Friday, April 8

Apache Sentry : Hadoop Security Authorization

                           

            Hadoop has gained significant momentum in the past few years as a platform for scalable data storage and processing. More and more organisations are adopting to Hadoop as an integral part of their data strategy. With the concepts of data lakes and democratization of data becoming more popular, more users are getting access to data that was privy to a select few.
             
                  In absence of a robust security model in place, this approach posses a risk to the sensitive data getting into the hands of unintended audience. Also with Government regulations and compliance like HIPPA, PII and others it is becoming more important for organizations to implement a meaningful security model around the Data Lake. The topmost concern for anyone building a Data Lake today are security and governance. The problem becomes all the more complex as there are multiple components within Hadoop that accesses the data. Also there are multiple security mechanisms that one can use.
                  
                 While implementing security would mean taking care of Authentication, Authorization and Auditing, in today's blog we will focus on the Authorization aspect and particularly on one solution Apache Sentry.  Apache Sentry an Apache Top Level project is an authorization module for Hive, Search, Impala, and others that helps define what users and applications can do with data.
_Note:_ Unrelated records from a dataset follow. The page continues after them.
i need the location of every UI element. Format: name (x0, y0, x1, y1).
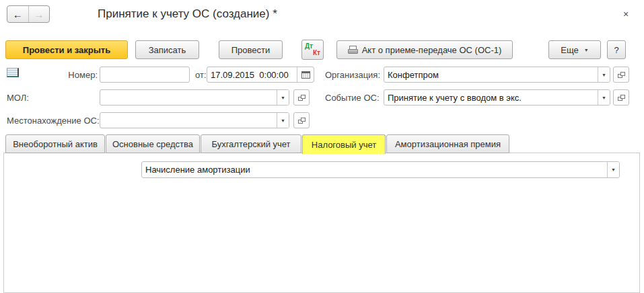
page-title: Принятие к учету ОС (создание) * (98, 7, 277, 21)
organization-field: ▼ (384, 67, 610, 83)
mol-open-button[interactable] (293, 89, 310, 106)
location-open-button[interactable] (293, 112, 310, 128)
forward-arrow-icon[interactable]: → (28, 6, 50, 22)
number-input[interactable] (100, 67, 189, 82)
organization-input[interactable] (384, 67, 598, 82)
organization-label: Организация: (325, 70, 380, 80)
open-icon (618, 72, 625, 78)
more-label: Еще (561, 45, 578, 55)
location-input[interactable] (100, 113, 277, 128)
event-label: Событие ОС: (325, 93, 380, 103)
printer-icon (348, 46, 358, 54)
open-icon (298, 118, 306, 124)
event-input[interactable] (384, 90, 598, 105)
event-field: ▼ (384, 89, 610, 106)
location-field: ▼ (100, 112, 289, 128)
date-input[interactable] (207, 67, 297, 82)
location-label: Местонахождение ОС: (7, 116, 100, 126)
help-button[interactable]: ? (607, 40, 626, 59)
mol-dropdown-icon[interactable]: ▼ (277, 90, 289, 105)
mol-label: МОЛ: (7, 93, 29, 103)
open-icon (618, 95, 625, 101)
organization-open-button[interactable] (613, 67, 629, 83)
document-form-icon (7, 68, 19, 77)
chevron-down-icon: ▼ (584, 48, 589, 52)
close-icon[interactable]: × (620, 8, 632, 20)
more-button[interactable]: Еще ▼ (548, 40, 601, 59)
tab-buhgalterskiy-uchet[interactable]: Бухгалтерский учет (201, 134, 301, 153)
calendar-icon[interactable] (297, 67, 314, 82)
expense-order-input[interactable] (142, 162, 607, 177)
tab-nalogovy-uchet[interactable]: Налоговый учет (302, 134, 386, 154)
date-label: от: (195, 70, 207, 80)
kt-label: Кт (305, 50, 320, 56)
expense-order-field: ▼ (141, 161, 620, 178)
tab-amortizatsionnaya-premiya[interactable]: Амортизационная премия (386, 134, 509, 153)
event-open-button[interactable] (613, 89, 629, 106)
date-field (207, 67, 314, 83)
write-button[interactable]: Записать (135, 40, 199, 59)
number-field (100, 67, 190, 83)
mol-field: ▼ (100, 89, 289, 106)
document-window: ← → Принятие к учету ОС (создание) * × П… (0, 0, 644, 293)
print-act-label: Акт о приеме-передаче ОС (ОС-1) (362, 45, 502, 55)
history-nav: ← → (7, 5, 50, 23)
open-icon (298, 95, 306, 101)
mol-input[interactable] (100, 90, 277, 105)
organization-dropdown-icon[interactable]: ▼ (598, 67, 610, 82)
expense-order-dropdown-icon[interactable]: ▼ (607, 162, 619, 177)
number-label: Номер: (37, 70, 98, 80)
dtkt-postings-button[interactable]: Дт Кт (301, 40, 324, 60)
tab-vneoborotny-aktiv[interactable]: Внеоборотный актив (5, 134, 105, 153)
back-arrow-icon[interactable]: ← (7, 6, 28, 22)
event-dropdown-icon[interactable]: ▼ (598, 90, 610, 105)
location-dropdown-icon[interactable]: ▼ (277, 113, 289, 128)
post-and-close-button[interactable]: Провести и закрыть (5, 40, 128, 59)
post-button[interactable]: Провести (219, 40, 283, 59)
print-act-button[interactable]: Акт о приеме-передаче ОС (ОС-1) (336, 40, 513, 59)
tab-osnovnye-sredstva[interactable]: Основные средства (106, 134, 200, 153)
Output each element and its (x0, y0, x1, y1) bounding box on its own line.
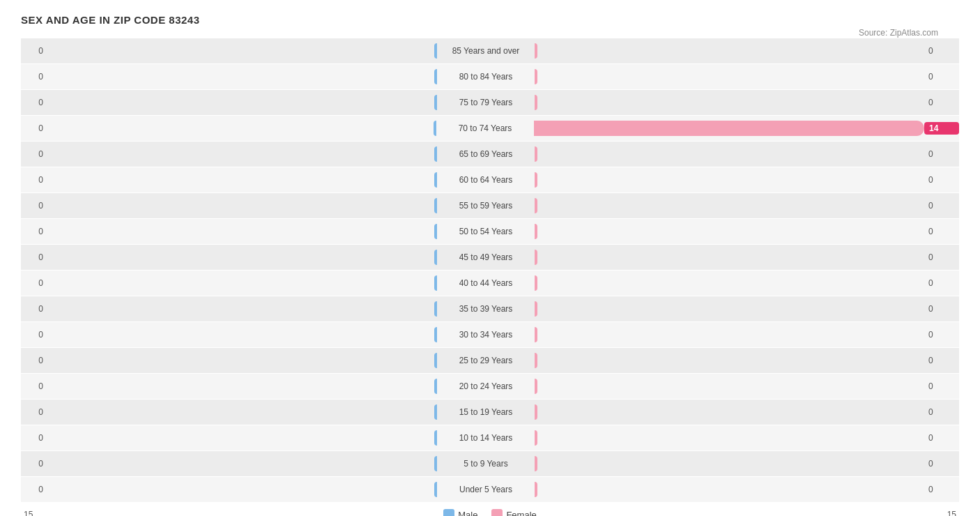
left-value: 0 (21, 304, 47, 314)
female-bar (535, 43, 537, 59)
left-value: 0 (21, 407, 47, 417)
male-bar-wrap (47, 68, 437, 86)
bar-center: 85 Years and over (47, 38, 924, 63)
age-label: 30 to 34 Years (437, 330, 535, 340)
female-bar (535, 301, 537, 317)
right-value: 0 (924, 407, 959, 417)
legend-items: Male Female (443, 509, 537, 516)
age-label: 70 to 74 Years (436, 123, 534, 133)
axis-left-label: 15 (24, 510, 45, 516)
female-bar-wrap (535, 68, 924, 86)
female-bar-wrap (535, 480, 924, 499)
bar-center: 80 to 84 Years (47, 64, 924, 89)
bar-row: 0 20 to 24 Years 0 (21, 374, 959, 399)
bar-row: 0 80 to 84 Years 0 (21, 64, 959, 89)
right-value: 0 (924, 46, 959, 56)
right-value: 0 (924, 252, 959, 262)
female-bar (535, 250, 537, 265)
age-label: 65 to 69 Years (437, 149, 535, 159)
female-bar-wrap (535, 171, 924, 189)
male-bar-wrap (47, 403, 437, 421)
female-bar-wrap (535, 403, 924, 421)
female-bar (535, 172, 537, 188)
left-value: 0 (21, 227, 47, 236)
male-bar-wrap (47, 274, 437, 292)
age-label: 55 to 59 Years (437, 201, 535, 211)
female-bar (535, 69, 537, 84)
left-value: 0 (21, 98, 47, 107)
female-bar-wrap (535, 197, 924, 215)
bar-row: 0 10 to 14 Years 0 (21, 425, 959, 450)
female-bar-wrap (535, 351, 924, 370)
axis-right-label: 15 (935, 510, 956, 516)
age-label: 75 to 79 Years (437, 98, 535, 107)
right-value: 0 (924, 304, 959, 314)
age-label: 60 to 64 Years (437, 175, 535, 185)
age-label: 85 Years and over (437, 46, 535, 56)
male-bar-wrap (47, 222, 437, 241)
bar-center: 65 to 69 Years (47, 142, 924, 167)
age-label: 40 to 44 Years (437, 278, 535, 288)
female-bar-wrap (534, 119, 924, 137)
bar-row: 0 60 to 64 Years 0 (21, 167, 959, 192)
right-value: 0 (924, 227, 959, 236)
female-bar (535, 456, 537, 471)
bar-row: 0 30 to 34 Years 0 (21, 322, 959, 347)
male-bar-wrap (47, 351, 437, 370)
female-bar-wrap (535, 93, 924, 112)
female-bar (535, 224, 537, 239)
source-label: Source: ZipAtlas.com (859, 28, 938, 38)
right-value: 0 (924, 278, 959, 288)
bar-center: 45 to 49 Years (47, 245, 924, 270)
age-label: 35 to 39 Years (437, 304, 535, 314)
legend-row: 15 Male Female 15 (21, 509, 959, 516)
left-value: 0 (21, 175, 47, 185)
male-bar-wrap (47, 480, 437, 499)
chart-title: SEX AND AGE IN ZIP CODE 83243 (21, 14, 959, 26)
bar-row: 0 75 to 79 Years 0 (21, 90, 959, 115)
left-value: 0 (21, 46, 47, 56)
bar-center: 10 to 14 Years (47, 425, 924, 450)
left-value: 0 (21, 149, 47, 159)
male-bar-wrap (47, 377, 437, 395)
bar-center: 15 to 19 Years (47, 400, 924, 425)
bar-center: 75 to 79 Years (47, 90, 924, 115)
right-value: 0 (924, 201, 959, 211)
left-value: 0 (21, 72, 47, 82)
right-value: 0 (924, 72, 959, 82)
legend-male: Male (443, 509, 477, 516)
left-value: 0 (21, 201, 47, 211)
chart-area: 0 85 Years and over 0 0 80 to 84 Years 0… (21, 38, 959, 502)
female-bar-wrap (535, 222, 924, 241)
right-value: 14 (924, 122, 959, 135)
left-value: 0 (21, 123, 47, 133)
bar-row: 0 25 to 29 Years 0 (21, 348, 959, 373)
female-bar (535, 430, 537, 446)
right-value: 0 (924, 485, 959, 494)
female-bar-wrap (535, 300, 924, 318)
male-bar-wrap (47, 455, 437, 473)
bar-row: 0 45 to 49 Years 0 (21, 245, 959, 270)
male-bar-wrap (47, 93, 437, 112)
bar-row: 0 50 to 54 Years 0 (21, 219, 959, 244)
right-value: 0 (924, 433, 959, 443)
female-bar-wrap (535, 145, 924, 163)
right-value: 0 (924, 356, 959, 365)
female-bar (535, 95, 537, 110)
bar-center: 5 to 9 Years (47, 451, 924, 476)
age-label: Under 5 Years (437, 485, 535, 494)
female-bar-wrap (535, 274, 924, 292)
female-bar (535, 146, 537, 162)
bar-center: 70 to 74 Years (47, 116, 924, 141)
bar-center: 60 to 64 Years (47, 167, 924, 192)
male-swatch (443, 509, 454, 516)
left-value: 0 (21, 356, 47, 365)
right-value: 0 (924, 381, 959, 391)
female-label: Female (506, 510, 536, 517)
male-bar-wrap (47, 248, 437, 266)
male-label: Male (458, 510, 477, 517)
male-bar-wrap (47, 42, 437, 60)
female-bar (534, 121, 924, 136)
bar-row: 0 15 to 19 Years 0 (21, 400, 959, 425)
right-value: 0 (924, 175, 959, 185)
Currently Users can grant themselves permissions in order to prevent accidental deletion of data. The problem with this approach is it does not guard against malicious users. The other option is HDFS Impersonation where Data is protected at the file level by HDFS permissions. But File-level permissions are not granular enough and it does not support role based access control.

              
           Apache Sentry overcomes most of these problems providing secure role-based authorization. Sentry provides fine grained authorization, a key requirement for any authorization service. The granularity supported by Sentry is supported for servers, databases, tables, views, indexes and collections. Sentry supports multi-tenant administration with separate policies for each database/schema and support for maintaining by separate administrators. In order to use Sentry one needs to have CDH 4.3.0 or later and secure HiveServer2 with strong authentication (Kerberos or LDAP).
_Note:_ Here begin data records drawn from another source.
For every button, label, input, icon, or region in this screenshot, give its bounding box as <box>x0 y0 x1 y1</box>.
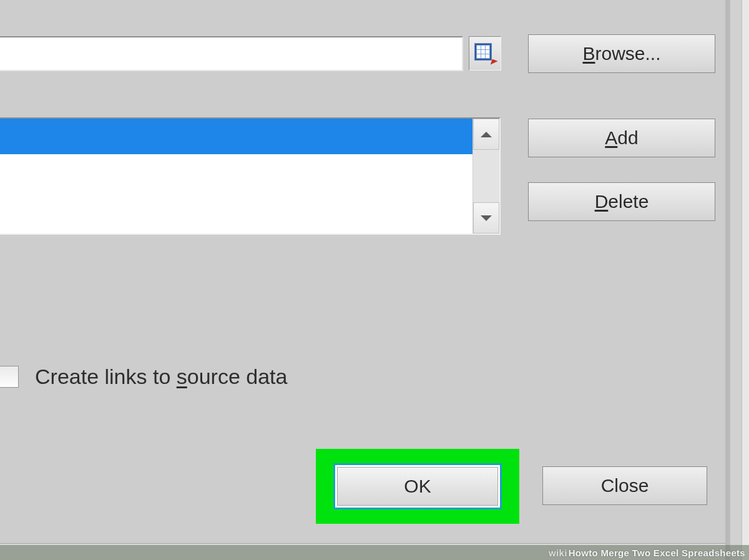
browse-label-rest: rowse... <box>595 43 660 64</box>
all-references-listbox[interactable] <box>0 117 501 235</box>
scroll-down-button[interactable] <box>473 202 499 233</box>
create-links-label[interactable]: Create links to source data <box>35 365 287 389</box>
delete-button[interactable]: Delete <box>528 182 715 221</box>
listbox-items <box>0 119 472 233</box>
window-edge-outer <box>742 0 749 560</box>
range-picker-button[interactable] <box>469 36 501 71</box>
create-links-label-after: ource data <box>187 365 288 388</box>
close-label: Close <box>601 475 649 496</box>
watermark-bar: wiki How to Merge Two Excel Spreadsheets <box>0 545 749 560</box>
watermark-text: to Merge Two Excel Spreadsheets <box>589 548 745 558</box>
ok-button[interactable]: OK <box>337 467 498 506</box>
list-item[interactable] <box>0 119 472 154</box>
ok-highlight-frame: OK <box>316 449 519 524</box>
create-links-label-before: Create links to <box>35 365 177 388</box>
create-links-label-accel: s <box>177 365 187 388</box>
range-picker-icon <box>474 43 496 64</box>
add-button[interactable]: Add <box>528 119 715 157</box>
watermark-brand: wiki <box>549 548 567 558</box>
create-links-checkbox[interactable] <box>0 366 19 388</box>
listbox-scrollbar[interactable] <box>472 119 499 233</box>
browse-button[interactable]: Browse... <box>528 34 715 73</box>
chevron-down-icon <box>481 215 492 221</box>
add-label-rest: dd <box>617 127 638 149</box>
viewport: Browse... Add Delete <box>0 0 749 560</box>
reference-input[interactable] <box>0 36 463 71</box>
chevron-up-icon <box>481 132 492 137</box>
create-links-row: Create links to source data <box>0 358 287 395</box>
watermark-how: How <box>569 548 589 558</box>
delete-label-rest: elete <box>608 191 649 212</box>
browse-label-accel: B <box>582 43 595 64</box>
scroll-up-button[interactable] <box>473 119 499 150</box>
delete-label-accel: D <box>595 191 609 212</box>
window-edge-inner <box>730 0 742 560</box>
close-button[interactable]: Close <box>542 466 707 505</box>
add-label-accel: A <box>605 127 617 149</box>
ok-focus-ring: OK <box>333 463 502 509</box>
dialog-panel: Browse... Add Delete <box>0 0 728 544</box>
ok-label: OK <box>404 476 431 497</box>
                In short Apache Sentry is enabled to store sensitive Data in Hadoop, there by extending Hadoop to more users and helping organizations to comply with regulations. The fact that Sentry recently as graduated out of Incubator and is now an Apache Top Level says a lot about its abilities in providing a robust authorization to Hadoop ecosystem. 

Wednesday, April 6

Data Lake

A data lake can be defined as an unstructured data warehouse where you pull in all of your different sources into one large pool of data. Data lake as a concept can be applied more broadly to include any type of systems but in today's Big Data world it is most likely to be about storing data in the Hadoop Distributed File System (HDFS) across a set of clustered compute nodes.
More and more organisations are moving away from the traditional data warehouses and adapting Hadoop data lakes that provide a less expensive central location for analytics data. The reasons could be far and many but the primary reasons among them are the ability to build the data lake using cheap commodity hardware and the use of open source technology for Hadoop development.
James Dixon, the founder and CTO of Pentaho, who has been credited with coming up with the term "Data Lake" describes it as follows:
“If you think of a datamart as a store of bottled water – cleansed and packaged and structured for easy consumption – the data lake is a large body of water in a more natural state. The contents of the data lake stream in from a source to fill the lake, and various users of the lake can come to examine, dive in, or take samples.” - James Dixon, the founder and CTO of Pentaho
The focus of a model Data Lake is on storing unrelated data and ignores the how and why the data is used, governed and secured. The Data Lake solves the problem of isolated pieces of information. It removes the need for having lots of independently managed collections of data. It combines these sources in the single data lake. This leads to increase in information use and sharing and at the same time reduces the costs through server and license reduction.
In today's scenario the security model within Data Lakes (which in all probability are hadoop based) is still immature and not comprehensive. The reason for this could be because Hadoop is not a single technology stack but is a collection of projects.
Anybody working on the defining the architecture of a Hadoop based Data Lake needs to think hard on the how to provide robust authentication, authorization and auditing. There are several open source security efforts in the Apache community like Knox, Ranger, Sentry and Falcon. One needs to understand that dumping data in the Data Lake with no process, procedures or data governance will only lead to a mess.
To summarize "Data Lake" as a concept is increasingly recognized as a important part of data strategy. There are multiple use cases within businesses that exist for the Data Lake. The key challenges for building the Data Lake are identified as security and Governance.